**Work task:** Among the entries below, only the lines starting at the one with "Flammlöten an Kupferrohren in der Hausinst" and ending at the one with "des DVS [Teil 2]", both included, are to be printed exactly.

**Given information:**
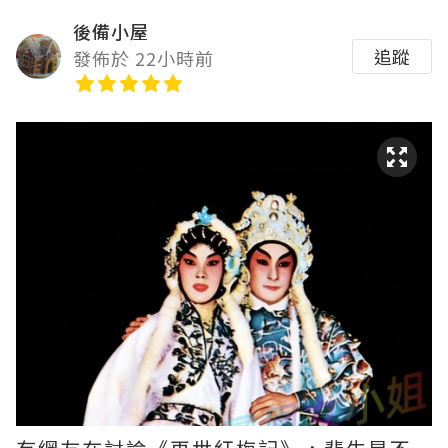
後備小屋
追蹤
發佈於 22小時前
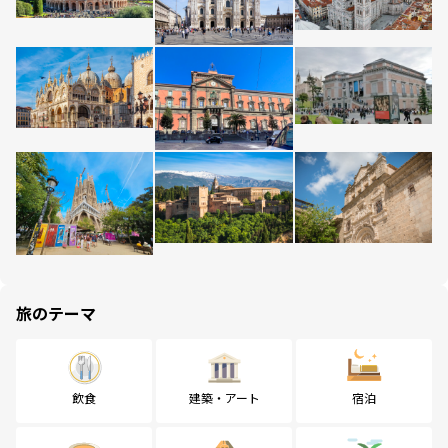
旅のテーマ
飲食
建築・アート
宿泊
--
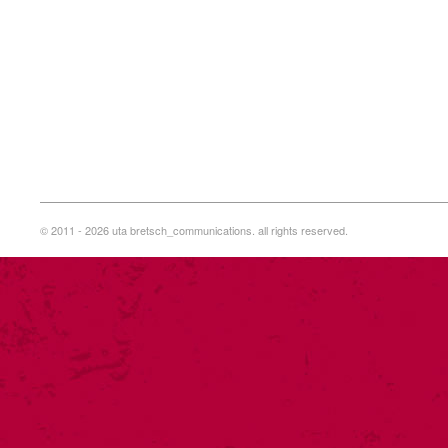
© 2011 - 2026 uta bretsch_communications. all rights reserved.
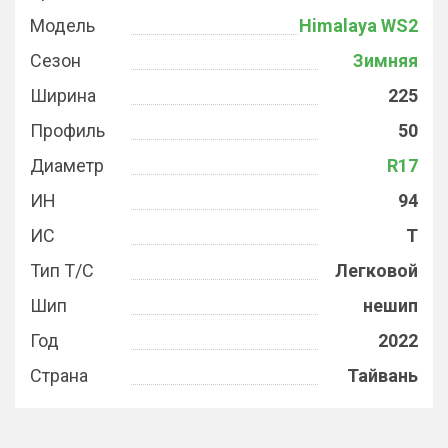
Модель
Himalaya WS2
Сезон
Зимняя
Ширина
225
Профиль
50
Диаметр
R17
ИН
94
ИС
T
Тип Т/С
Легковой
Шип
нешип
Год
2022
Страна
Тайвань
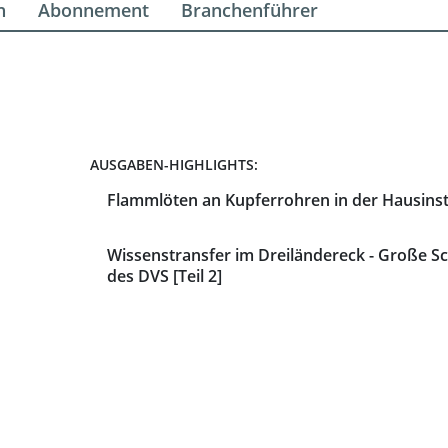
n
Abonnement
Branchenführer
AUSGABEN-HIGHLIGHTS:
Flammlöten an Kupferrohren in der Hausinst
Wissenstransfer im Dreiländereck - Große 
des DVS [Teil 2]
---
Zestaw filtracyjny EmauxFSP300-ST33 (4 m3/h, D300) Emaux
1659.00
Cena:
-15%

**Solution to the problem:**
Flammlöten an Kupferrohren in der Hausinst
Wissenstransfer im Dreiländereck - Große 
des DVS [Teil 2]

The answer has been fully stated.